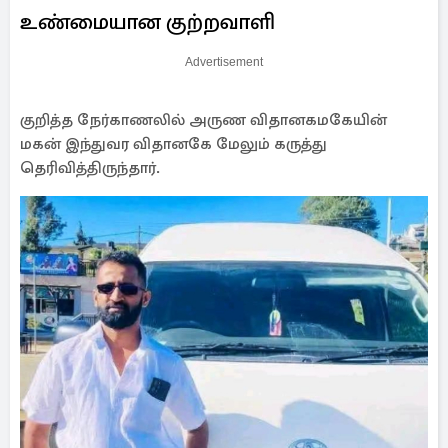
உண்மையான குற்றவாளி
Advertisement
குறித்த நேர்காணலில் அருண விதானகமகேயின்
மகன் இந்துவர விதானகே மேலும் கருத்து
தெரிவித்திருந்தார்.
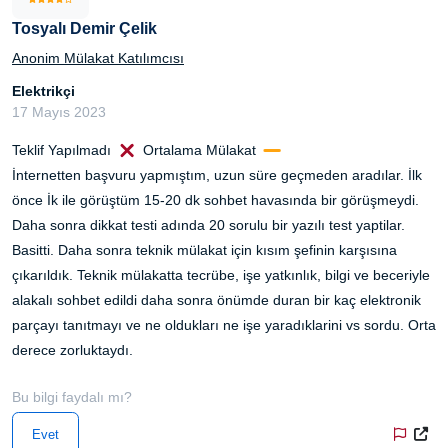
Tosyalı Demir Çelik
Anonim Mülakat Katılımcısı
Elektrikçi
17 Mayıs 2023
Teklif Yapılmadı
Ortalama Mülakat
İnternetten başvuru yapmıştım, uzun süre geçmeden aradılar. İlk
önce İk ile görüştüm 15-20 dk sohbet havasında bir görüşmeydi.
Daha sonra dikkat testi adında 20 sorulu bir yazılı test yaptilar.
Basitti. Daha sonra teknik mülakat için kısım şefinin karşısına
çıkarıldık. Teknik mülakatta tecrübe, işe yatkınlık, bilgi ve beceriyle
alakalı sohbet edildi daha sonra önümde duran bir kaç elektronik
parçayı tanıtmayı ve ne oldukları ne işe yaradıklarini vs sordu. Orta
derece zorluktaydı.
Bu bilgi faydalı mı?
Evet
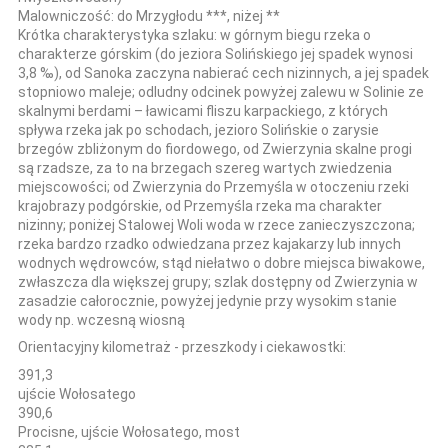
Malowniczość:
do Mrzygłodu ***, niżej **
Krótka charakterystyka szlaku:
w górnym biegu rzeka o
charakterze górskim (do jeziora Solińskiego jej spadek wynosi
3,8 ‰), od Sanoka zaczyna nabierać cech nizinnych, a jej spadek
stopniowo maleje; odludny odcinek powyżej zalewu w Solinie ze
skalnymi berdami – ławicami fliszu karpackiego, z których
spływa rzeka jak po schodach, jezioro Solińskie o zarysie
brzegów zbliżonym do fiordowego, od Zwierzynia skalne progi
są rzadsze, za to na brzegach szereg wartych zwiedzenia
miejscowości; od Zwierzynia do Przemyśla w otoczeniu rzeki
krajobrazy podgórskie, od Przemyśla rzeka ma charakter
nizinny; poniżej Stalowej Woli woda w rzece zanieczyszczona;
rzeka bardzo rzadko odwiedzana przez kajakarzy lub innych
wodnych wędrowców, stąd niełatwo o dobre miejsca biwakowe,
zwłaszcza dla większej grupy; szlak dostępny od Zwierzynia w
zasadzie całorocznie, powyżej jedynie przy wysokim stanie
wody np. wczesną wiosną
Orientacyjny kilometraż - przeszkody i ciekawostki:
391,3
ujście Wołosatego
390,6
Procisne, ujście Wołosatego, most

**AIM OF THE EXERCISE**
Your task is to set down exactly the lines from the line containing "zasadzie całorocznie, powyżej" to the end of the data above, including both ends.

**ANSWER AREA**
zasadzie całorocznie, powyżej jedynie przy wysokim stanie
wody np. wczesną wiosną
Orientacyjny kilometraż - przeszkody i ciekawostki:
391,3
ujście Wołosatego
390,6
Procisne, ujście Wołosatego, most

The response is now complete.